---- EXERCISE MATERIALS
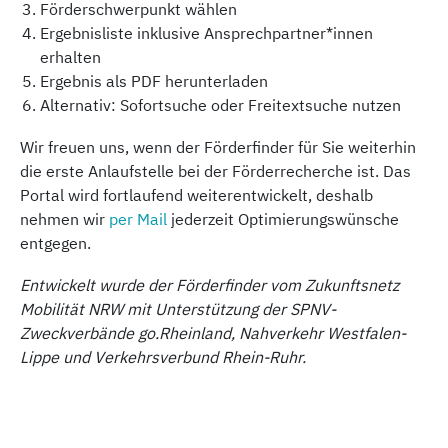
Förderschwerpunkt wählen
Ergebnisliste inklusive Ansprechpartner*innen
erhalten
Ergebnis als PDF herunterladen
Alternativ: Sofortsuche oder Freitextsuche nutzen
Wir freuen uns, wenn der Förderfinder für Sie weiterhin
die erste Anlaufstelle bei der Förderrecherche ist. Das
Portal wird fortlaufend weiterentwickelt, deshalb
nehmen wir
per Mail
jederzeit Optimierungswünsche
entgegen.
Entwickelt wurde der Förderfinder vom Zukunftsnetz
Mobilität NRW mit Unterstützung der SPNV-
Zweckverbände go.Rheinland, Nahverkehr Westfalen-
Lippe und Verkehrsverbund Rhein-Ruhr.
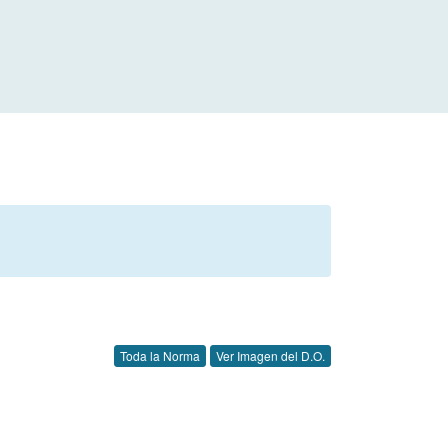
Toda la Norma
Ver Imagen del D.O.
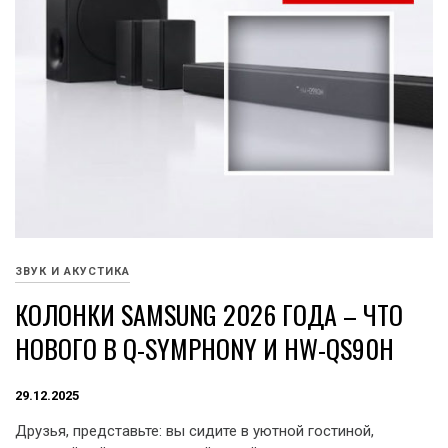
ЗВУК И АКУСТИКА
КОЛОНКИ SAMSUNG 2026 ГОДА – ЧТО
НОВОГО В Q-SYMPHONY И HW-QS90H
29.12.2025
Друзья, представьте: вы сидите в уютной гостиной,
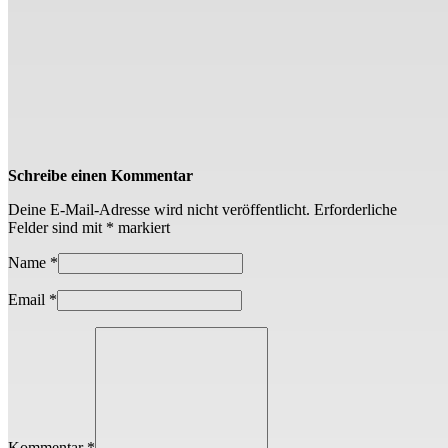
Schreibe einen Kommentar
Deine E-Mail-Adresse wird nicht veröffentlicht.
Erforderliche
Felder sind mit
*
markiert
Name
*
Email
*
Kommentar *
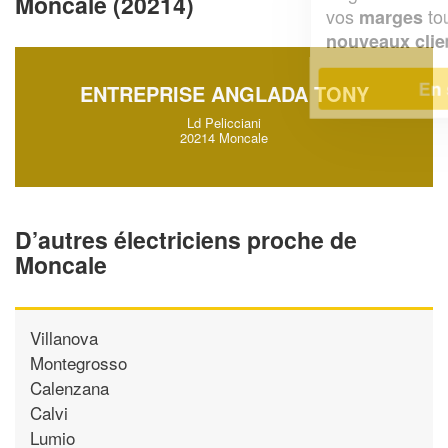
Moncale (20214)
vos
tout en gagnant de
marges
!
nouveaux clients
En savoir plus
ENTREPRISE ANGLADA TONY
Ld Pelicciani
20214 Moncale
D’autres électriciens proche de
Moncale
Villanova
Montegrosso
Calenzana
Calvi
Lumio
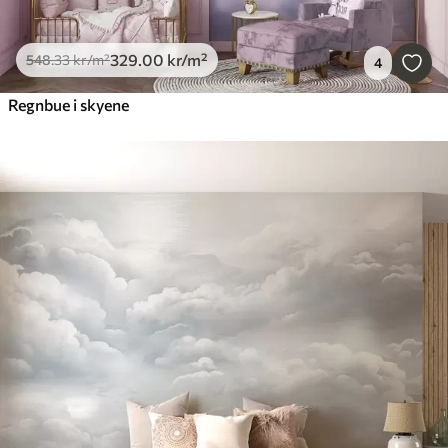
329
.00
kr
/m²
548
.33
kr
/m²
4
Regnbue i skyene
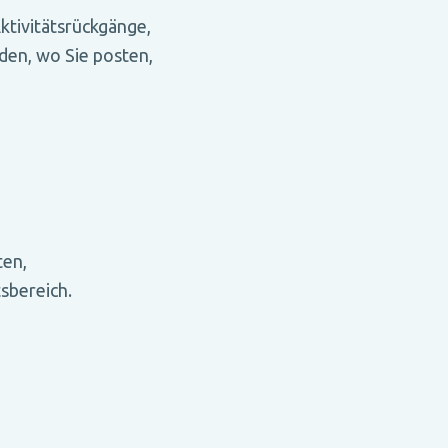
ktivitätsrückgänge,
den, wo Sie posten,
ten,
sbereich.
--------
---- EXERCISE MATERIALS
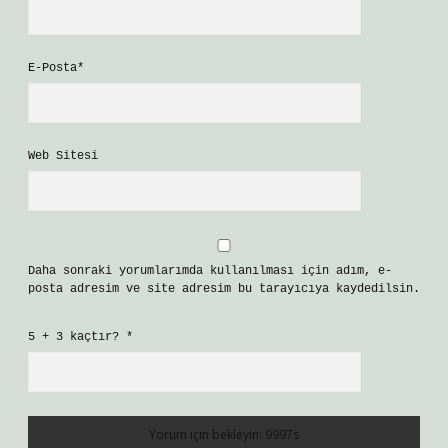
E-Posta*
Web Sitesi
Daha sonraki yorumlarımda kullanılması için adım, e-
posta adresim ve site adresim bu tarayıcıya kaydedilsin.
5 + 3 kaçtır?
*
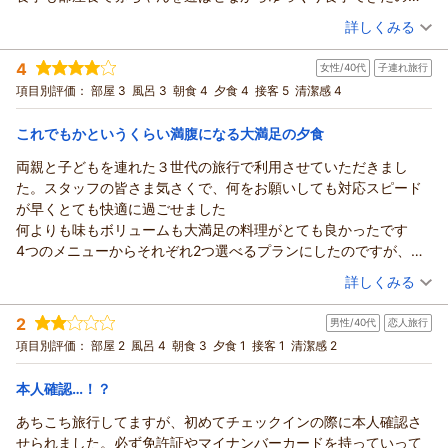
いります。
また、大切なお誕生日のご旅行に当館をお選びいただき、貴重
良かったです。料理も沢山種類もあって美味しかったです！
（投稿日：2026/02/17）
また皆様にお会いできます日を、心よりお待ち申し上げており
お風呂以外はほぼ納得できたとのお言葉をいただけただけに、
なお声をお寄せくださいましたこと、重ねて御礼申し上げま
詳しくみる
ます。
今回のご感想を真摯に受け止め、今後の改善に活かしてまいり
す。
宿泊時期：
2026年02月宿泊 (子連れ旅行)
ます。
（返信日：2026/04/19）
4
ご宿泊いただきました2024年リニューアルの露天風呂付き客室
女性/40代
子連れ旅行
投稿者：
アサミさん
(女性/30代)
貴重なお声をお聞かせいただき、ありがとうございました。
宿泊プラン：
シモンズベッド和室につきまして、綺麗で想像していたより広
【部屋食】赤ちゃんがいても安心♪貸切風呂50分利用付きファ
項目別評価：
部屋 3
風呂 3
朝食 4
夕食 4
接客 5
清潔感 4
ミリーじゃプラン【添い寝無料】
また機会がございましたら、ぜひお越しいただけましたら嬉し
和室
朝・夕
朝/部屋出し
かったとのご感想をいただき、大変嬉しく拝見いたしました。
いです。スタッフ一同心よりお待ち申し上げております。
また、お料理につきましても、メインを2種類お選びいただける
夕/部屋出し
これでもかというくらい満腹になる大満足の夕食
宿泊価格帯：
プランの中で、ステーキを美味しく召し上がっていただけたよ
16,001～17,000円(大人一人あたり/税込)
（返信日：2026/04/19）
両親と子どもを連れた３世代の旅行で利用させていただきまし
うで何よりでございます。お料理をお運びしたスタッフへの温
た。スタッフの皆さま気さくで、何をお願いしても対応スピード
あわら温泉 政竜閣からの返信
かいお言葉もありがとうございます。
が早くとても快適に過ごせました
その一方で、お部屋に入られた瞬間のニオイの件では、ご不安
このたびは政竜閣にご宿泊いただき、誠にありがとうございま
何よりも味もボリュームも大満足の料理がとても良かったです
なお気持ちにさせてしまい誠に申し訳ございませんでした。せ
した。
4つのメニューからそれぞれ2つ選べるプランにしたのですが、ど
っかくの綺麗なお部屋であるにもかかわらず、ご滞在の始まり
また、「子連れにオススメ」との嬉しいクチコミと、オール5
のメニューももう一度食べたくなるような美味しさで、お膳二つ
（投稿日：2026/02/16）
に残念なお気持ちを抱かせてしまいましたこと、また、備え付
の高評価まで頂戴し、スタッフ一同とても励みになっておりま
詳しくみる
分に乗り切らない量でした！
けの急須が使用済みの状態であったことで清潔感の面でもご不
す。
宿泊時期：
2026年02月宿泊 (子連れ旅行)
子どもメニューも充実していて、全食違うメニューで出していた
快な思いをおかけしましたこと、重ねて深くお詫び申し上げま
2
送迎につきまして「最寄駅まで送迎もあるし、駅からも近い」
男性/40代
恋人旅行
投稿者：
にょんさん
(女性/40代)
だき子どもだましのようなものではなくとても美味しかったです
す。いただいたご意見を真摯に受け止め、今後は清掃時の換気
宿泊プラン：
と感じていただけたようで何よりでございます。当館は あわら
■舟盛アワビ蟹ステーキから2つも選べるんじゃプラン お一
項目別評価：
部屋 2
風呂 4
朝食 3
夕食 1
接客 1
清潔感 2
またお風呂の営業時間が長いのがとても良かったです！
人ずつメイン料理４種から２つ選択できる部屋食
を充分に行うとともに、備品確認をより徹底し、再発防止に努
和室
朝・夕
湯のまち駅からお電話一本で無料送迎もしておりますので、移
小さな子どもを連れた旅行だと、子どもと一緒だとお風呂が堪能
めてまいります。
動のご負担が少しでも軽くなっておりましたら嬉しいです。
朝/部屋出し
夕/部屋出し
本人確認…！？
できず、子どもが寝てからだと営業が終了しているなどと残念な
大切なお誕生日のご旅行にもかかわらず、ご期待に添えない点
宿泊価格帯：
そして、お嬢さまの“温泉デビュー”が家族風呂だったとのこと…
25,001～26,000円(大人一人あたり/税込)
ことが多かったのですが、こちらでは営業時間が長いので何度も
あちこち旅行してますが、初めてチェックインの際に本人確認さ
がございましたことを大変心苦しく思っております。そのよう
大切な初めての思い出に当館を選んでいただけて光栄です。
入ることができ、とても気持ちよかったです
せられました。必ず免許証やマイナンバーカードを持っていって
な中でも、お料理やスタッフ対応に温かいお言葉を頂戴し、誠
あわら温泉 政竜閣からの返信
--------
---- EXERCISE MATERIALS
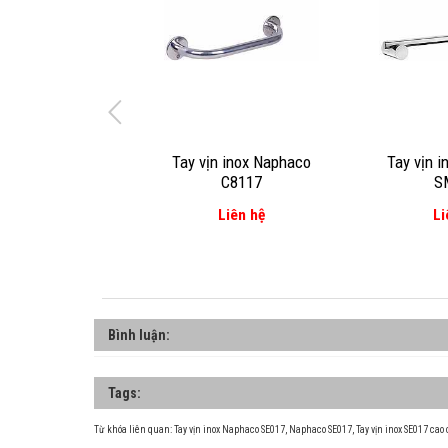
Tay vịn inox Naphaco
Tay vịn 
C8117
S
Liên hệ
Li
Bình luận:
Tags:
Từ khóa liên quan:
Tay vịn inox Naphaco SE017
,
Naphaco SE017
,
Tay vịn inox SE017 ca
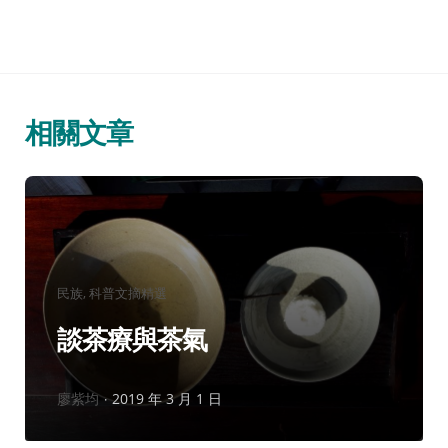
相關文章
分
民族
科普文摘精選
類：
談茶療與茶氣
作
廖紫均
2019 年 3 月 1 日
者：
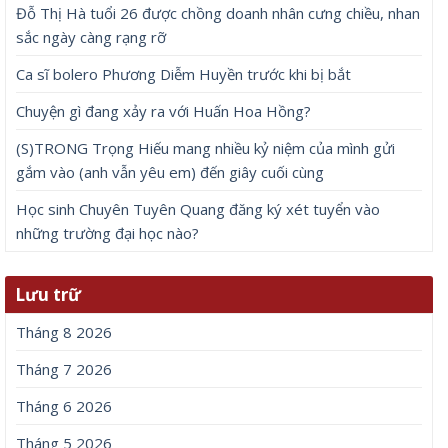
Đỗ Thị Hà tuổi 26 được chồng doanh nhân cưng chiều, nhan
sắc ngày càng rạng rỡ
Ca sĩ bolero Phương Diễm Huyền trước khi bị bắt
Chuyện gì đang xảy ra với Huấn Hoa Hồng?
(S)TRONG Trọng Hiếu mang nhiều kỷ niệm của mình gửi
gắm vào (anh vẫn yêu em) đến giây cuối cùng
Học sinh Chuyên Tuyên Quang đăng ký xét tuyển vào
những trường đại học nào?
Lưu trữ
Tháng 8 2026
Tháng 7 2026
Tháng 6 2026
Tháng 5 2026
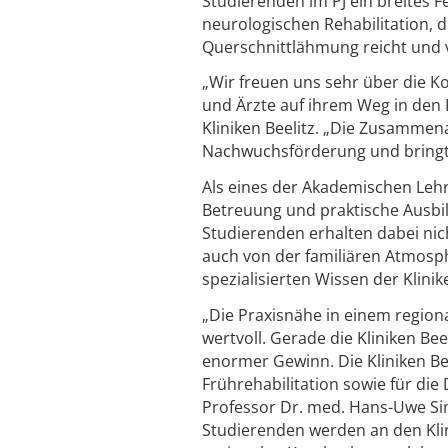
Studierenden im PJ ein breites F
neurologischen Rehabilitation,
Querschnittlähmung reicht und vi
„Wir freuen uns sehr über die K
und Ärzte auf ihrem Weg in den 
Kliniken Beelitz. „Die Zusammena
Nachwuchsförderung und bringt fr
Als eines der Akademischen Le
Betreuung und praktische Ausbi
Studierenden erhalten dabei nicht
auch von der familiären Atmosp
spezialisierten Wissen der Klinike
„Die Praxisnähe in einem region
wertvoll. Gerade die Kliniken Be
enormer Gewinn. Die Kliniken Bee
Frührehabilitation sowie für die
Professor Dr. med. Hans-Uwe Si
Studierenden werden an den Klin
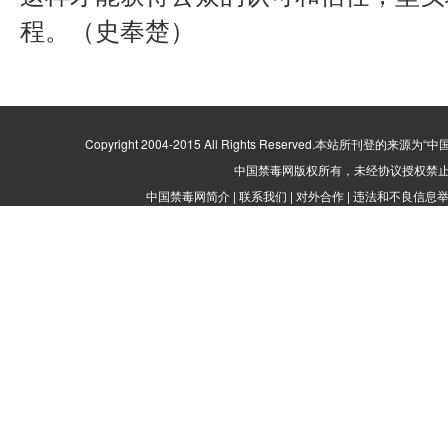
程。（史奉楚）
--------
EXERCISE: The required output is the stretch of entries above from the line containing "16,001～17,000円(大人一人あたり/税込)" through the line containing "っかくの綺麗なお部屋であるにもかかわらず、ご滞在の始まり", reproduced exactly.

WORKED SOLUTION:
16,001～17,000円(大人一人あたり/税込)
（返信日：2026/04/19）
両親と子どもを連れた３世代の旅行で利用させていただきまし
うで何よりでございます。お料理をお運びしたスタッフへの温
た。スタッフの皆さま気さくで、何をお願いしても対応スピード
あわら温泉 政竜閣からの返信
かいお言葉もありがとうございます。
が早くとても快適に過ごせました
その一方で、お部屋に入られた瞬間のニオイの件では、ご不安
このたびは政竜閣にご宿泊いただき、誠にありがとうございま
何よりも味もボリュームも大満足の料理がとても良かったです
なお気持ちにさせてしまい誠に申し訳ございませんでした。せ
した。
4つのメニューからそれぞれ2つ選べるプランにしたのですが、ど
っかくの綺麗なお部屋であるにもかかわらず、ご滞在の始まり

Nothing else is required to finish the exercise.